Stooping	Bending the body downward and forward by bending the spine at the waist.
Reaching overhead	Extending hands and arms in a 150- to 180-degree vertical arc.
Reaching at or below shoulder level	Extending hands and arms from 0 up to 150 degrees in a vertical arc.
Communicating verbally	Expressing or exchanging ideas by means of the spoken word to impart oral information.
Keyboarding	Entering text or data into a computer or other machine by using a keyboard or other device. This element is measured separately for standard keyboards and for touchscreen, 10-key, and other keyboards.
Fine manipulation	Picking, pinching, or otherwise working primarily with fingers rather than the whole hand or arm.
Gross manipulation	Seizing, holding, grasping, turning, or otherwise working with hand(s).
Pushing or pulling	Exerting force upon an object so that it moves away from (pushing) or toward (pulling) the force. This element is measured separately for hands and arms, feet and legs, and feet.
Climbing Ramps or stairs	Ascending or descending ramps and/or stairs by using feet and legs.
Climbing ladders, ropes, or scaffolding	Ascending or descending ladders, scaffolding, ropes, or poles and the like.
Source: U.S. Bureau of Labor Statistics.

The durations of most physical elements for preproduction were classified into five categories:

Not present
Seldom—up to 2 percent of the day
Occasionally—2 percent up to one-third of the day
Frequently—one-third up to two-thirds of the day
Constantly—two-thirds or more of the day

Measuring agreement between observed and interview data was complicated by two factors:

The duration of the observation test was short, which may lead to discrepancies between the presence or absence of certain physical requirements. In particular, we expected high degrees of agreement in the presence or absence of physical requirements with durations that fall into the “frequently” or “constantly” categories and low degrees of agreement for elements that occur “occasionally” or “almost never.”
In preproduction collection, roughly 20 percent of the physical requirements that were classified as “present” in the job had no duration provided by the respondent. The unknown duration is especially high in particular elements—in the sample of jobs that were observed, the interview data had missing duration in nearly 30 percent of the cases for communicating verbally and 25 percent of the cases for fine manipulation.
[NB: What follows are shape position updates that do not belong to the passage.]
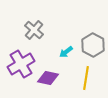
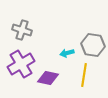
gray cross: moved 12 px left; rotated 24 degrees counterclockwise
gray hexagon: rotated 20 degrees counterclockwise
cyan arrow: moved 1 px right, 1 px down; rotated 24 degrees clockwise
yellow line: moved 2 px left, 3 px up
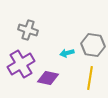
gray cross: moved 6 px right
yellow line: moved 6 px right, 3 px down
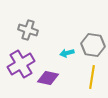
yellow line: moved 2 px right, 1 px up
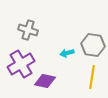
purple diamond: moved 3 px left, 3 px down
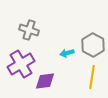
gray cross: moved 1 px right
gray hexagon: rotated 20 degrees clockwise
purple diamond: rotated 20 degrees counterclockwise
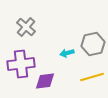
gray cross: moved 3 px left, 3 px up; rotated 24 degrees clockwise
gray hexagon: moved 1 px up; rotated 20 degrees clockwise
purple cross: rotated 24 degrees clockwise
yellow line: rotated 65 degrees clockwise
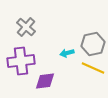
purple cross: moved 3 px up
yellow line: moved 1 px right, 9 px up; rotated 40 degrees clockwise
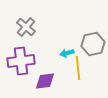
yellow line: moved 15 px left; rotated 60 degrees clockwise
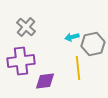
cyan arrow: moved 5 px right, 16 px up
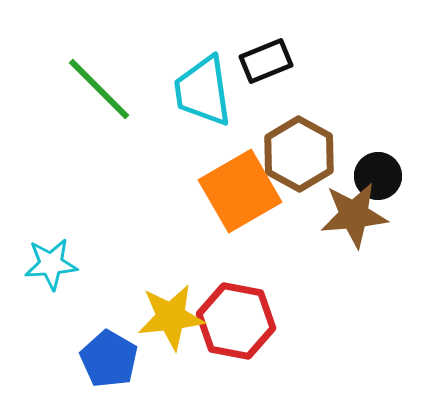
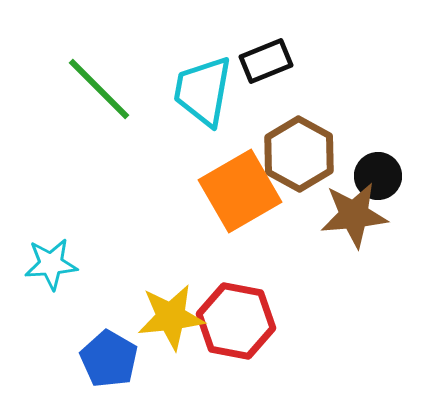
cyan trapezoid: rotated 18 degrees clockwise
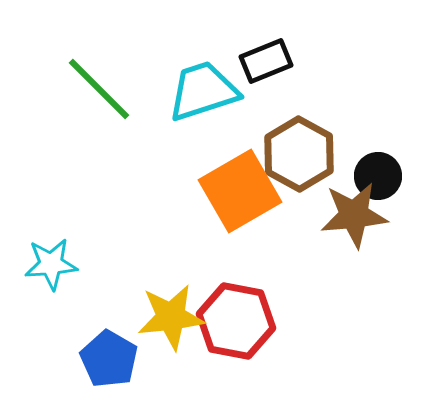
cyan trapezoid: rotated 62 degrees clockwise
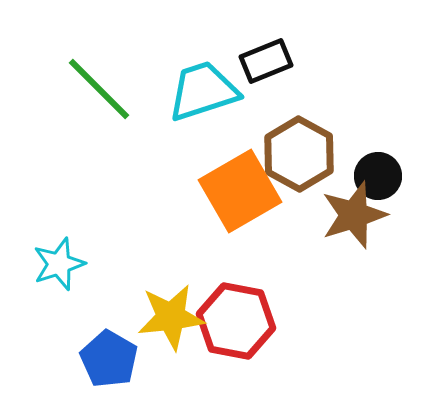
brown star: rotated 12 degrees counterclockwise
cyan star: moved 8 px right; rotated 14 degrees counterclockwise
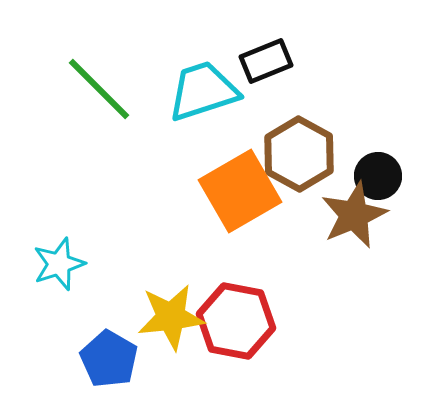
brown star: rotated 6 degrees counterclockwise
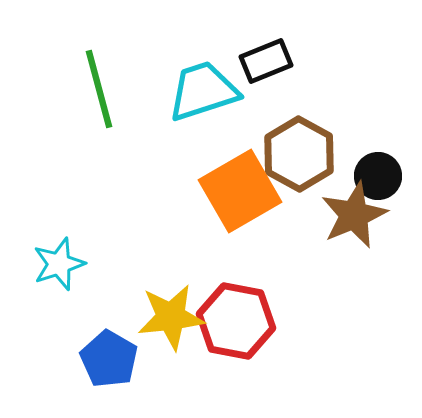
green line: rotated 30 degrees clockwise
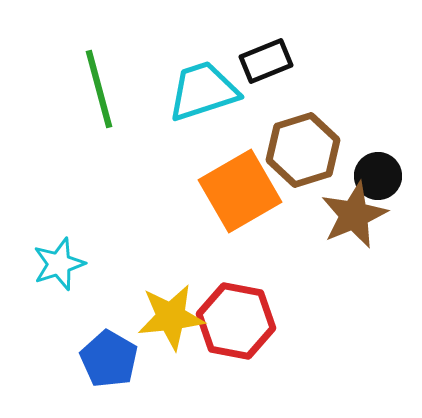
brown hexagon: moved 4 px right, 4 px up; rotated 14 degrees clockwise
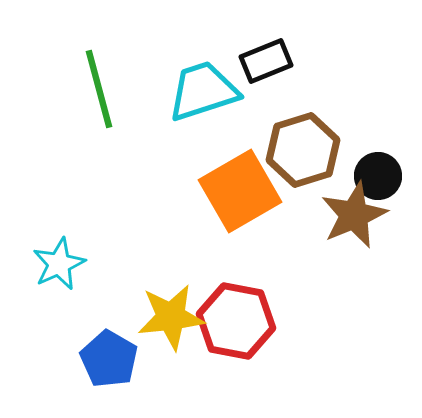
cyan star: rotated 6 degrees counterclockwise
To address the challenges posed by the short duration of the job observation test, we recategorized the durations into four categories, aggregating the classifications “not present” and “seldom” into one category:

Not present or seldom—less than 2 percent of the day
Occasionally—2 percent up to one-third of the day
Frequently—one-third up to two-thirds of the day
Constantly—two-thirds or more of the day

First, we calculated “raw” levels of agreement between the observed data and interview data. These levels are presented in column 2 of table 3. The levels of agreement are relatively high, ranging from 71.2 percent for reaching at or below shoulder level to 97.4 percent for pushing and pulling with feet.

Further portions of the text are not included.